| Supplied records |
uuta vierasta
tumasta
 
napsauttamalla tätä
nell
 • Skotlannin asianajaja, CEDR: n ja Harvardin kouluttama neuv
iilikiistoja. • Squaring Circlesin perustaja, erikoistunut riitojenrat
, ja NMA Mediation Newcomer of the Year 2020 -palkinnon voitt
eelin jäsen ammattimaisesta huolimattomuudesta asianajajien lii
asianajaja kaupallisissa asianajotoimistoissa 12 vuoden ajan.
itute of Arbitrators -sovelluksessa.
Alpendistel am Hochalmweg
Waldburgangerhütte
---
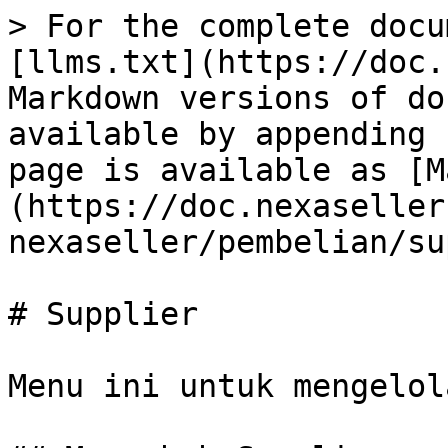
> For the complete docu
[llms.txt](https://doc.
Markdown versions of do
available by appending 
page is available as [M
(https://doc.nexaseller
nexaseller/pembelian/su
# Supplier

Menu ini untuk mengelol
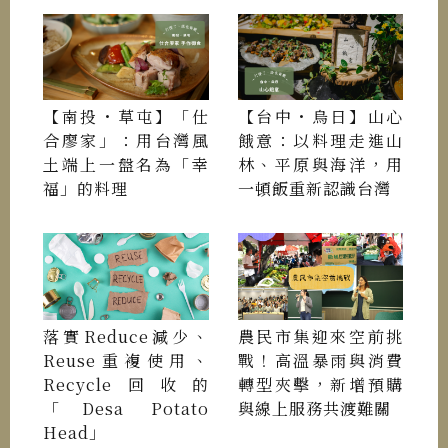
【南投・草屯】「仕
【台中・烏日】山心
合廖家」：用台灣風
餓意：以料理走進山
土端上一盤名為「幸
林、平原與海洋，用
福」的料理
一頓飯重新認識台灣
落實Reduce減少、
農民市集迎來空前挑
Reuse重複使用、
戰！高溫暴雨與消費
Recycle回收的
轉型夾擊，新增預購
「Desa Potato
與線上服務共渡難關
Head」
--
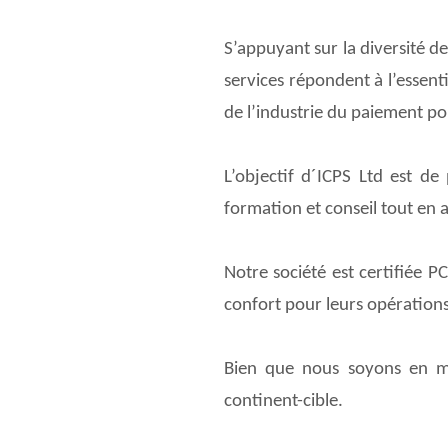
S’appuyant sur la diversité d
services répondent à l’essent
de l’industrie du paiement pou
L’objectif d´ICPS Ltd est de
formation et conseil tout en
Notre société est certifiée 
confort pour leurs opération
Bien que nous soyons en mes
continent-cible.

| Exercise directions |
Look over the entries above. Copy every line that contains the word "asianajaja".

| Solution |
 • Skotlannin asianajaja, CEDR: n ja Harvardin kouluttama neuv
asianajaja kaupallisissa asianajotoimistoissa 12 vuoden ajan.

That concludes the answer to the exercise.